Let me turn to home insulation, which reduces energy consumption like nothing else. We have the draughtiest homes in Europe. The last Labour government set about fixing that. Then the party opposite said cut the green crap and the whole project all but collapsed. Installation rates down by 92%. Utterly short-sighted. And it is costing millions of households £1,000 a year on their energy bills right now.

The Prime Minister is right to recognise that immediate support needs to be combined with longer-term action. But I’m afraid fracking and a dash for gas in the North Sea will not cut bills. Nor will they strengthen our energy security.m But they will drive a coach and horses through our efforts to fight the looming climate crisis. She shakes her head. But she should listen to her own Chancellor sitting next to her. What did he have to say on fracking just a few months ago? Now this is a long quote and I have tried to cut it down, but every sentence is worth repeating.

His words: “Those calling for its return misunderstand the situation we find ourselves in… if we lifted the fracking moratorium, it would take up to to decade to extract sufficient volumes – and it would come at a high cost for communities and our precious countryside.” I go on, because this is so good. “Second, no amount of shale gas from hundreds of wells dotted across rural England would be enough to lower the European price any time soon. And with the best will in the world, private companies are not going to sell the shale gas they produce to UK consumers below the market price. They are not charities.”

Spot on. And what did the Chancellor say about North Sea gas? “Additional North Sea production won’t materially affect the wholesale price”. Indeed, earlier this year his department helpfully put out a series of mythbusters. Here’s one: “Myth: extracting more North Sea gas lowers prices. Fact: UK production isn’t large enough to materially impact the global price of gas.”

I’ve printed the Prime Minister a copy here. We do need to carefully manage our existing resources in the North Sea. And the industry has an important role to play in our future as we transition to different forms of energy. But doubling down on fossil fuels is a ludicrous answer to a fossil fuel crisis.

And if all countries took her new Energy Secretary’s position, of squeezing “every last drop” out of their fossil fuel reserves, global temperatures will rise by a catastrophic three degrees. That will be devastating for our planet and future generations.

And it’s totally unnecessary. New wind and solar power are now nine times cheaper than gas. I want to repeat that. Nine teams cheaper. Because some people are still living in the world where renewables are more expensive than fossil fuels. The reverse is now true. So, we need a clean energy sprint, urgently accelerating the rollout of offshore wind, onshore wind, solar, nuclear, hydrogen, and tidal. And last year I set out a new national mission to insulate 19 million homes and cut bills for good. If the government had taken me up on that challenge, two million homes would already be insulated this winter.

Britain needs a fresh start.
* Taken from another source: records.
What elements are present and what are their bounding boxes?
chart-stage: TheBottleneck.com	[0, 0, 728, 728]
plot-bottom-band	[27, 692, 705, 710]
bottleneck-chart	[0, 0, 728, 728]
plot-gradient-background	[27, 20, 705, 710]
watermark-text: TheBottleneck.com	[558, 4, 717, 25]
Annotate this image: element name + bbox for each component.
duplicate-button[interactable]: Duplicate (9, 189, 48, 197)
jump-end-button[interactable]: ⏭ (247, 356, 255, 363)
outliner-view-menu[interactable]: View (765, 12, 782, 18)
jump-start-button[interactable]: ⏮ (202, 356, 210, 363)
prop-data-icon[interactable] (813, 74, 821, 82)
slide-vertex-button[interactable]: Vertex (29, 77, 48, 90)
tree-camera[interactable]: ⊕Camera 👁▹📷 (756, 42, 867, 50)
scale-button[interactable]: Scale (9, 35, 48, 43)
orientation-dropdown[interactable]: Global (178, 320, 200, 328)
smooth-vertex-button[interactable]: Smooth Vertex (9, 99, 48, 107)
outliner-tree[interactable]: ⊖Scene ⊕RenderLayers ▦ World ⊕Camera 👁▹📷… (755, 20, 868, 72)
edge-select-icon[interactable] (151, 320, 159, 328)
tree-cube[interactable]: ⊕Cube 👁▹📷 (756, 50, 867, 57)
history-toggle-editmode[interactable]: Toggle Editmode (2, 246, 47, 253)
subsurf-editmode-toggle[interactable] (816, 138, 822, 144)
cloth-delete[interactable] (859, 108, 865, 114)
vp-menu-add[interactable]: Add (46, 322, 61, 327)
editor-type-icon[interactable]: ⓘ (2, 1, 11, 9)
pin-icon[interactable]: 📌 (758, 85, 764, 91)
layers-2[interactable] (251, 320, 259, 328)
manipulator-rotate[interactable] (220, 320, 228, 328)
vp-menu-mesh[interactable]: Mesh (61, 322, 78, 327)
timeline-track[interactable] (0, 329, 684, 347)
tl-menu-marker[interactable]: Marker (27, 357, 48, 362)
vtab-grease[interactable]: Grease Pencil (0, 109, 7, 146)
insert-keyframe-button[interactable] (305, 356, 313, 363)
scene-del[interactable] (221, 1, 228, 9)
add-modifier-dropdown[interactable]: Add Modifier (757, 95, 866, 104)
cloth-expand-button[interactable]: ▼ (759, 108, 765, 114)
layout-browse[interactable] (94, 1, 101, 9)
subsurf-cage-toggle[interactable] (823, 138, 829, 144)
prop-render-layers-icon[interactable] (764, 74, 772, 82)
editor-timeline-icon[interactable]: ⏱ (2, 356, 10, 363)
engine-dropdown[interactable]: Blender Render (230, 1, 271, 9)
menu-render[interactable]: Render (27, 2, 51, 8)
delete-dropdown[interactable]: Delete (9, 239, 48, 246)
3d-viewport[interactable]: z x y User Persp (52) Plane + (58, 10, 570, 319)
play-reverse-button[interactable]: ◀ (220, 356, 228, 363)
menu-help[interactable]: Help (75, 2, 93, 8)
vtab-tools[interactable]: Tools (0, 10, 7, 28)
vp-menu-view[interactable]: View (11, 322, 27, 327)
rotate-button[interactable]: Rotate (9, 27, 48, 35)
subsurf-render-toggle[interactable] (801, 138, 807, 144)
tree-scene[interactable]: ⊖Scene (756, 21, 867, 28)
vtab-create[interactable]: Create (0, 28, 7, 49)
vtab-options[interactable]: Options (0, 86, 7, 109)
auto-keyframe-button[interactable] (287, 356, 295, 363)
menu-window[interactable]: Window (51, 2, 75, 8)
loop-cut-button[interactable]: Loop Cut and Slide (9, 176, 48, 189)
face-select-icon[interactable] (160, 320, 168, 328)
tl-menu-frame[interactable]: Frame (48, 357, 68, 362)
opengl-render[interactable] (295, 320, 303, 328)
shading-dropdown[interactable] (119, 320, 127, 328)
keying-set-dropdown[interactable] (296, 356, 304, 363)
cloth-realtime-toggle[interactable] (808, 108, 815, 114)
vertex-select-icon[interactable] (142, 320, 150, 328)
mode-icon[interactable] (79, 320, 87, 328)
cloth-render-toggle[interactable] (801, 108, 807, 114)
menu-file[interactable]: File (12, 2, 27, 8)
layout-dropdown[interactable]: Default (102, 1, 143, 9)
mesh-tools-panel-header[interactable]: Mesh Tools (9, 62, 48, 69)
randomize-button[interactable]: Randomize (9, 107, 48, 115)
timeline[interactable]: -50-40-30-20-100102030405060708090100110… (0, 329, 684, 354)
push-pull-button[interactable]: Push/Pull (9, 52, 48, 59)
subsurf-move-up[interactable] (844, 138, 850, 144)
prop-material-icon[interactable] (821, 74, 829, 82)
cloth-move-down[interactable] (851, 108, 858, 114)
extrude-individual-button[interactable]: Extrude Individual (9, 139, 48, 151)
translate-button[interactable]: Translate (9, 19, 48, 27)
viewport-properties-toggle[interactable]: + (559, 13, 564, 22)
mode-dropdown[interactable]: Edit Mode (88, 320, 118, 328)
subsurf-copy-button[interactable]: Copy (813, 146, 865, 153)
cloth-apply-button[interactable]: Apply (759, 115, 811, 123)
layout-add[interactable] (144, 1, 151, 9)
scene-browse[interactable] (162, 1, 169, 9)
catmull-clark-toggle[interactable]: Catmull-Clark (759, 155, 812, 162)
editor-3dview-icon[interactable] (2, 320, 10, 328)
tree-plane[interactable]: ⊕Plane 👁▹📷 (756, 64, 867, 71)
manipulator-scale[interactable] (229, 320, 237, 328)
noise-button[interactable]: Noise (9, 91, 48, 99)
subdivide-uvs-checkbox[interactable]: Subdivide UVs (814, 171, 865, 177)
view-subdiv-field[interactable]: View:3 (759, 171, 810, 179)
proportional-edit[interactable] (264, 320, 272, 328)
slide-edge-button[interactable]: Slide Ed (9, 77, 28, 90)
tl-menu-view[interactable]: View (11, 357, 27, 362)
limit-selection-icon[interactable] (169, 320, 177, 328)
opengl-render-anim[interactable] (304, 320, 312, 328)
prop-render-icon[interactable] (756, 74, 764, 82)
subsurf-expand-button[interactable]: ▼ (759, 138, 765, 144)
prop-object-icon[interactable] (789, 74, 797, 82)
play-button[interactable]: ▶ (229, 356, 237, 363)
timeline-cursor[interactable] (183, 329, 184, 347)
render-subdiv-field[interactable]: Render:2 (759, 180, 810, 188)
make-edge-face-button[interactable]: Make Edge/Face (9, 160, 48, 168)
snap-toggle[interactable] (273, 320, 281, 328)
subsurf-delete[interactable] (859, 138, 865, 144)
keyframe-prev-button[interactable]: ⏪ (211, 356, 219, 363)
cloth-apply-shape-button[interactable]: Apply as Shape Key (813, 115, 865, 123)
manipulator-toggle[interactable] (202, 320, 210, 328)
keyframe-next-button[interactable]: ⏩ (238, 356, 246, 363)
We need a government that will never leave working people to pick up the tab for excess profits in the energy industry. We need a government that plans for the long-term rather than leaving us badly exposed to the whims of dictators. And we need a government that will drive us forward to energy independence rather than doubling down on fossil fuels. The change we need is not the fourth Tory Prime Minister in six years. It’s a Labour government.